*Assigned task*
Would you give the listing back word for word once its pictures are removed?

*Recorded data*
:::
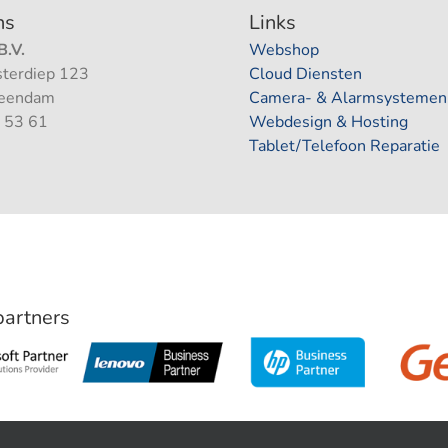
ns
Links
.V.
Webshop
terdiep 123
Cloud Diensten
Veendam
Camera- & Alarmsystemen
 53 61
Webdesign & Hosting
Tablet/Telefoon Reparatie
 partners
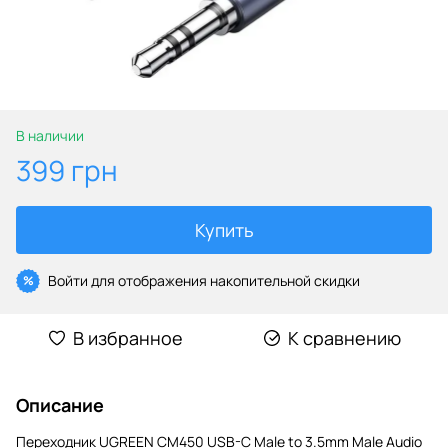
В наличии
399 грн
Купить
Войти
для отображения накопительной скидки
%
В избранное
К сравнению
Описание
Переходник UGREEN CM450 USB-C Male to 3.5mm Male Audio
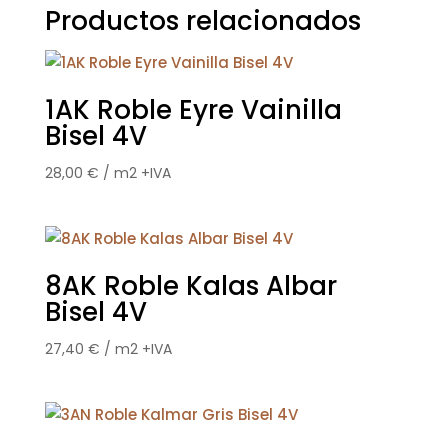
Productos relacionados
1AK Roble Eyre Vainilla
Bisel 4V
28,00
€
/ m2 +IVA
8AK Roble Kalas Albar
Bisel 4V
27,40
€
/ m2 +IVA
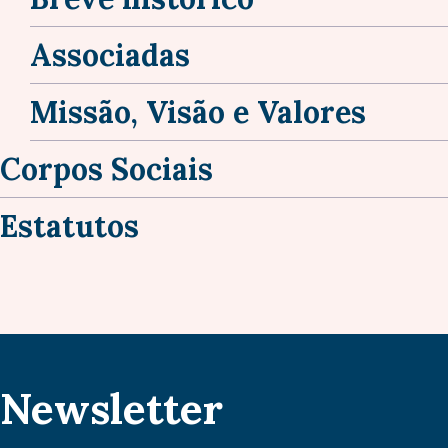
Associadas
Missão, Visão e Valores
Corpos Sociais
Estatutos
Newsletter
:::
*Exercise solution*
ns
Links
.V.
Webshop
terdiep 123
Cloud Diensten
Veendam
Camera- & Alarmsystemen
 53 61
Webdesign & Hosting
Tablet/Telefoon Reparatie
 partners
В наличии
399 грн
Купить
Войти
для отображения накопительной скидки
%
В избранное
К сравнению
Описание
Переходник UGREEN CM450 USB-C Male to 3.5mm Male Audio
Productos relacionados
1AK Roble Eyre Vainilla
Bisel 4V
28,00
€
/ m2 +IVA
8AK Roble Kalas Albar
Bisel 4V
27,40
€
/ m2 +IVA
Associadas
Missão, Visão e Valores
Corpos Sociais
Estatutos
Newsletter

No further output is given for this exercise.